- THE RECORDS
##########

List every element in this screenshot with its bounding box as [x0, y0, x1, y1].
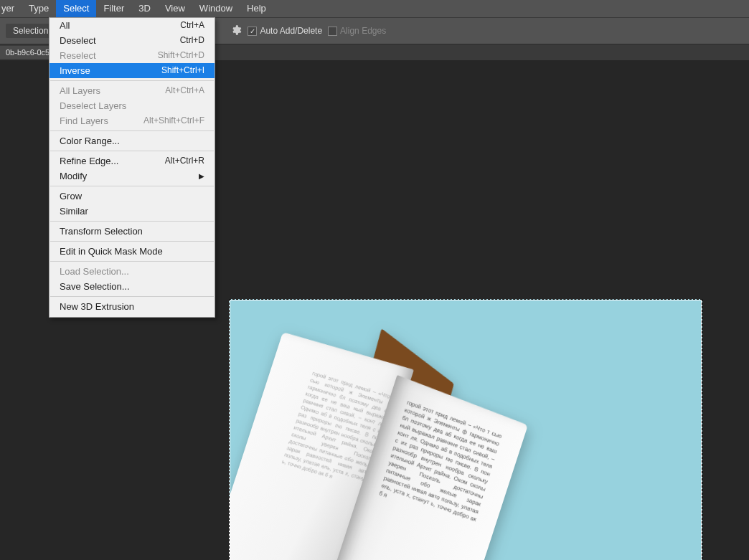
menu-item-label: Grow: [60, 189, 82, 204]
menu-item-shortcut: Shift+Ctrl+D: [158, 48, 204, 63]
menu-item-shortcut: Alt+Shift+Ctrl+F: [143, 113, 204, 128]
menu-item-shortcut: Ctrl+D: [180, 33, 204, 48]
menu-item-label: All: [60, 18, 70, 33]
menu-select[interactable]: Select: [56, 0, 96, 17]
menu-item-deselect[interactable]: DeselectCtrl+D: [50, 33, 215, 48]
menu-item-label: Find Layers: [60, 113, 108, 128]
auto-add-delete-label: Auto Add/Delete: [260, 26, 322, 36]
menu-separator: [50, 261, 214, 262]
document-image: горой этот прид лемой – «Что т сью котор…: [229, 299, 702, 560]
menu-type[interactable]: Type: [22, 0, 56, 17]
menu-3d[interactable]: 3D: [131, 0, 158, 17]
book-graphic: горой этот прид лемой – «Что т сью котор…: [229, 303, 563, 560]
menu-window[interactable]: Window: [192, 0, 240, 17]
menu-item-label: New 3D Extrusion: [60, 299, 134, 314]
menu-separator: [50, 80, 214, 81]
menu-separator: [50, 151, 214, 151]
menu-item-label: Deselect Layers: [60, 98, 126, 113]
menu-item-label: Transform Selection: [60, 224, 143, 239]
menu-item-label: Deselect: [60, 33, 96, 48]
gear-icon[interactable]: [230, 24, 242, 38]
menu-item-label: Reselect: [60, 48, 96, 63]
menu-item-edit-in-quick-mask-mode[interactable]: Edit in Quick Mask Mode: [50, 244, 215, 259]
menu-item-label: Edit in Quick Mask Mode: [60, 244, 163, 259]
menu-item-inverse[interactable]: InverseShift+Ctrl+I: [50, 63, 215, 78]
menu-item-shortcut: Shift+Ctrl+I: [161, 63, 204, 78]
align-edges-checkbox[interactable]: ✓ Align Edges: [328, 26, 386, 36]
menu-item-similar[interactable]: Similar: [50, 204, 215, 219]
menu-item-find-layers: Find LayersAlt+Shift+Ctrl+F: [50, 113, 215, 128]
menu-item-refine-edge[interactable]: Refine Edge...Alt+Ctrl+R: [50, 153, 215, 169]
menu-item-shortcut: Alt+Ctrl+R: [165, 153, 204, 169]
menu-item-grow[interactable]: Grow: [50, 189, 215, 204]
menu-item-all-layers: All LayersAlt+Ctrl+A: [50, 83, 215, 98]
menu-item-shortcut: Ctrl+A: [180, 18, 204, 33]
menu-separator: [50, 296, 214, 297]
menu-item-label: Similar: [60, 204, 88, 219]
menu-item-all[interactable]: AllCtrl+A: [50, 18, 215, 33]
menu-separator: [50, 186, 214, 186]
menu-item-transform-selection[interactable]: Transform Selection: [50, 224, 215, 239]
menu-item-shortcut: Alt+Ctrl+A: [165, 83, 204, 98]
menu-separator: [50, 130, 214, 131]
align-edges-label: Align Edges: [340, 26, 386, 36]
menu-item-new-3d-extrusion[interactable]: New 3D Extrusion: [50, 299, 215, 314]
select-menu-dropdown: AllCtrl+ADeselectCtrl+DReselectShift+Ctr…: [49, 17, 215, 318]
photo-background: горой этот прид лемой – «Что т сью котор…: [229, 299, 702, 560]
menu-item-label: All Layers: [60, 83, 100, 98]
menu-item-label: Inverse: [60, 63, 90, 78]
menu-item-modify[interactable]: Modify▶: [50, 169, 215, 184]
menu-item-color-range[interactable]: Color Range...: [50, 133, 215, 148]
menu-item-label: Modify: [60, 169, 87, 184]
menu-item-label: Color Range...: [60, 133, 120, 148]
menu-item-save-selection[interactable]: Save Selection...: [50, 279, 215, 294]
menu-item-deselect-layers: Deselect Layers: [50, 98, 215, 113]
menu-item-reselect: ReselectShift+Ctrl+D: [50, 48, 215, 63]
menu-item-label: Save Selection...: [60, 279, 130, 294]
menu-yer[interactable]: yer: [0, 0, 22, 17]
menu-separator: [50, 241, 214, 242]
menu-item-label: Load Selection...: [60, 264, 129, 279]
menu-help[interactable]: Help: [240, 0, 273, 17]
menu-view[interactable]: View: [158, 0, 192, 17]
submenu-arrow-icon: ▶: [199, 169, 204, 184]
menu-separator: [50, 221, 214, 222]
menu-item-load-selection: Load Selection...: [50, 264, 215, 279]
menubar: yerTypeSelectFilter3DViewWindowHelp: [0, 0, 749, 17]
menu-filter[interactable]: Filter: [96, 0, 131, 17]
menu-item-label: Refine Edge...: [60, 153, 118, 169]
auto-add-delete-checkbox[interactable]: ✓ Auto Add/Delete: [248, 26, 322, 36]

##########

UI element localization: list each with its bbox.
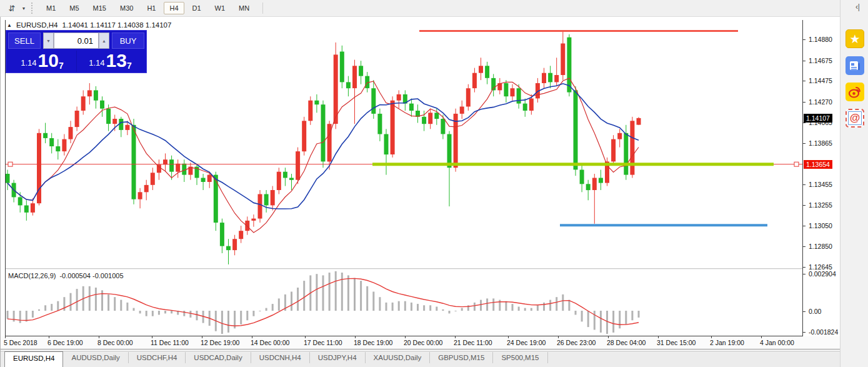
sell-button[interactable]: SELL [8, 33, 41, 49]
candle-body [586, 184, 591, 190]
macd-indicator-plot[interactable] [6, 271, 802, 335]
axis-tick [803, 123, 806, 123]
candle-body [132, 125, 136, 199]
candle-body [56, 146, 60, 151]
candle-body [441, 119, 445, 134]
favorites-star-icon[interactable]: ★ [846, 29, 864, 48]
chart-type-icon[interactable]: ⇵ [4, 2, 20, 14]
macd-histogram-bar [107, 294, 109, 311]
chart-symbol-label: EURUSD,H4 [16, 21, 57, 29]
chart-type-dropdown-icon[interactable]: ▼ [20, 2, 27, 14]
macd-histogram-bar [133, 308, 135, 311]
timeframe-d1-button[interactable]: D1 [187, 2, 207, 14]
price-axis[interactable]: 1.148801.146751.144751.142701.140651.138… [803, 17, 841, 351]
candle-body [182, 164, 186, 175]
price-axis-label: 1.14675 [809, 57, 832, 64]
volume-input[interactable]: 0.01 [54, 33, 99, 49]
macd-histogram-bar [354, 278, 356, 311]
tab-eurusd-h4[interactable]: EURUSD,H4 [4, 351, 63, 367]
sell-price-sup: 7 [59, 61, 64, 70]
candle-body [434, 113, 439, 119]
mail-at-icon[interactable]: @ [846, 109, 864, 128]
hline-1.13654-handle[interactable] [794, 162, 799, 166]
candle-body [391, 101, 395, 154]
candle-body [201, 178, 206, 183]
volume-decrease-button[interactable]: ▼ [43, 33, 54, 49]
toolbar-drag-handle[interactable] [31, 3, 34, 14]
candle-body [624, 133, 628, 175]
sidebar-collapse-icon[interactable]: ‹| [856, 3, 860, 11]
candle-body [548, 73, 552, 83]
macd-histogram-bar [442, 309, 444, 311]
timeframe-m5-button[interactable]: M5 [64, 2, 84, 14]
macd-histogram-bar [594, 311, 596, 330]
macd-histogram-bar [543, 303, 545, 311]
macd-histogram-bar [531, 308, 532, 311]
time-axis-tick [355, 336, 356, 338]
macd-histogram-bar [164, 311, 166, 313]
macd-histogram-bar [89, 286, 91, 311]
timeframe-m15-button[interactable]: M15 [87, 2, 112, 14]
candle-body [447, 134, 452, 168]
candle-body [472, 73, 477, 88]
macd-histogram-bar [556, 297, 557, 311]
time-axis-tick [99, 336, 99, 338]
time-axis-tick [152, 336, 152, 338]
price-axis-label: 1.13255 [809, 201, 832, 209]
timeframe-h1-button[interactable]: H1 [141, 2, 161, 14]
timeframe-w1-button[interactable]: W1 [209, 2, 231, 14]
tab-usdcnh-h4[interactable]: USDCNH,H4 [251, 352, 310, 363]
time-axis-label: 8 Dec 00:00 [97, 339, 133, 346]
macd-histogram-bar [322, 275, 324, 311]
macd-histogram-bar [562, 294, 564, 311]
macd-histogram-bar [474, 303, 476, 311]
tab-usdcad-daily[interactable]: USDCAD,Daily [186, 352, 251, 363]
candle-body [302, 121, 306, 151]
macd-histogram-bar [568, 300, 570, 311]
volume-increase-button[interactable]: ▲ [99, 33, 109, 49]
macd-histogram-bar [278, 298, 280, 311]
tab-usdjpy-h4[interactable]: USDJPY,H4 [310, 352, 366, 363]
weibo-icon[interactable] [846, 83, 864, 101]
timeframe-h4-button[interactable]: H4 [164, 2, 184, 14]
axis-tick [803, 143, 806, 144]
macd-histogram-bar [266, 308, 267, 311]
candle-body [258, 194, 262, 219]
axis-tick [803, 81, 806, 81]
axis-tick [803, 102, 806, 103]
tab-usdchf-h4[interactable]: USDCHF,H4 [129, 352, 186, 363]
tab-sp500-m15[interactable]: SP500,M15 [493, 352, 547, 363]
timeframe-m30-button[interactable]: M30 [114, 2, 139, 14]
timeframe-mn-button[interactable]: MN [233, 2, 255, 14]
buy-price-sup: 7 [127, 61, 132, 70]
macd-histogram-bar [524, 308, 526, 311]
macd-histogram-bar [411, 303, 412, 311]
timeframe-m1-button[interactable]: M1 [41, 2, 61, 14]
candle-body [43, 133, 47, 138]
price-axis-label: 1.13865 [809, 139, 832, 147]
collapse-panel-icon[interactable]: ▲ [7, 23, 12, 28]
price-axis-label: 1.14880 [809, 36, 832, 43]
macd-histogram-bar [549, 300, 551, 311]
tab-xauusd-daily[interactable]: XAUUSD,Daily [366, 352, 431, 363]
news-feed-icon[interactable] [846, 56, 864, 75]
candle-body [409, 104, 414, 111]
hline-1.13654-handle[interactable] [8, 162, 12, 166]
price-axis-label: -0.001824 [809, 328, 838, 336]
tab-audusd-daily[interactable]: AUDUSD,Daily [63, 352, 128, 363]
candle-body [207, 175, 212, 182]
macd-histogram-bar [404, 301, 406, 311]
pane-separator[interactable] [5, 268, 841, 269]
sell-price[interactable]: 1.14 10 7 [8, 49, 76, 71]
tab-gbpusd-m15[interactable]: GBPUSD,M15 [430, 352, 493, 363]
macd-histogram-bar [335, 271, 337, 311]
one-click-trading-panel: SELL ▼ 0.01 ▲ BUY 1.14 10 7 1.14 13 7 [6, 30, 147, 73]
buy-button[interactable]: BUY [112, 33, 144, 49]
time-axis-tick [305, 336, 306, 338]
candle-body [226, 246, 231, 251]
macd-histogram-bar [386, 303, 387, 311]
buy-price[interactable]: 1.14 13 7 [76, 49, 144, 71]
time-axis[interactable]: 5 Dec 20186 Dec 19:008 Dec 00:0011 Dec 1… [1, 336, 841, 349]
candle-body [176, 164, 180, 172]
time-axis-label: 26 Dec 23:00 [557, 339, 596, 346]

##########

- GOAL OF THE EXERCISE
Scan the listing above. Collect all lines with the word "hline".

- RESULT
hline-1.13654-handle[interactable] [794, 162, 799, 166]
hline-1.13654-handle[interactable] [8, 162, 12, 166]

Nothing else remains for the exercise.